▸ Available records:

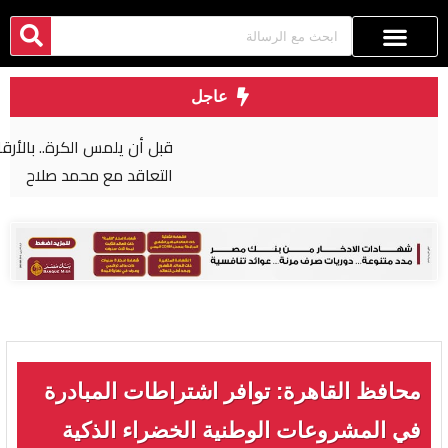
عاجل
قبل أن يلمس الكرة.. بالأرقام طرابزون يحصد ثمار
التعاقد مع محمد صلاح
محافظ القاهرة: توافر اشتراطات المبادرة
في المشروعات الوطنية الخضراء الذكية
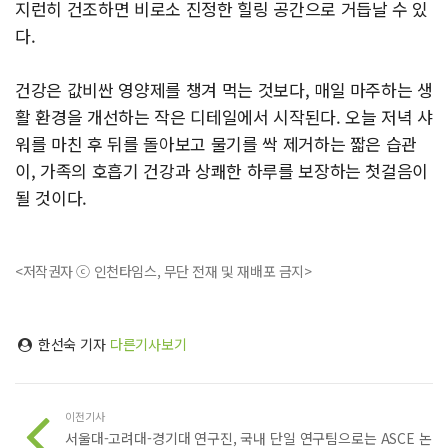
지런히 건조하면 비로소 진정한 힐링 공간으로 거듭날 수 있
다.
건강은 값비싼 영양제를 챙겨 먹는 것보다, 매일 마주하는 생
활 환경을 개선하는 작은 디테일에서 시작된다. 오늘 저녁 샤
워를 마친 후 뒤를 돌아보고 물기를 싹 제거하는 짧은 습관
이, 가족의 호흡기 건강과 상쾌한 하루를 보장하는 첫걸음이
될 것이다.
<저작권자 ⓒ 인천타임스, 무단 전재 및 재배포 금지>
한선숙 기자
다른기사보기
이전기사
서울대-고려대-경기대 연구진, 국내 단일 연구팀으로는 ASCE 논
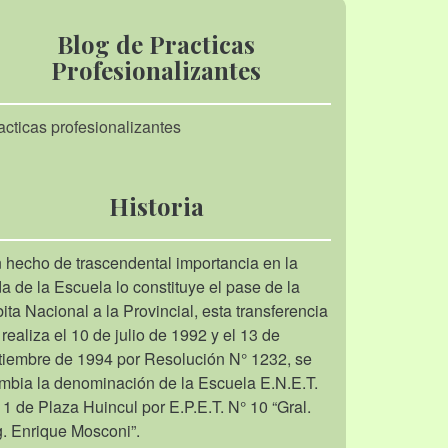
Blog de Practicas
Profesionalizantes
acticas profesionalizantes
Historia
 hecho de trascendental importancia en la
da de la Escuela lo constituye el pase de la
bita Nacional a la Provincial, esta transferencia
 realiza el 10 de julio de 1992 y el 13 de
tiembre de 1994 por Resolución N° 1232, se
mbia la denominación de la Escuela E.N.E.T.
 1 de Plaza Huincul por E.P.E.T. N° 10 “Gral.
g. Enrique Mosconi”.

▸ Directions for this task: Provide an exact copy of only the lines from the beginning of the entries through the line containing "realiza el 10 de julio de 1992 y el 13 de", both ends included, with no pictures.

▸ Answer to this problem:
عاجل
قبل أن يلمس الكرة.. بالأرقام طرابزون يحصد ثمار
التعاقد مع محمد صلاح
محافظ القاهرة: توافر اشتراطات المبادرة
في المشروعات الوطنية الخضراء الذكية
지런히 건조하면 비로소 진정한 힐링 공간으로 거듭날 수 있
다.
건강은 값비싼 영양제를 챙겨 먹는 것보다, 매일 마주하는 생
활 환경을 개선하는 작은 디테일에서 시작된다. 오늘 저녁 샤
워를 마친 후 뒤를 돌아보고 물기를 싹 제거하는 짧은 습관
이, 가족의 호흡기 건강과 상쾌한 하루를 보장하는 첫걸음이
될 것이다.
<저작권자 ⓒ 인천타임스, 무단 전재 및 재배포 금지>
한선숙 기자
다른기사보기
이전기사
서울대-고려대-경기대 연구진, 국내 단일 연구팀으로는 ASCE 논
Blog de Practicas
Profesionalizantes
acticas profesionalizantes
Historia
 hecho de trascendental importancia en la
da de la Escuela lo constituye el pase de la
bita Nacional a la Provincial, esta transferencia
 realiza el 10 de julio de 1992 y el 13 de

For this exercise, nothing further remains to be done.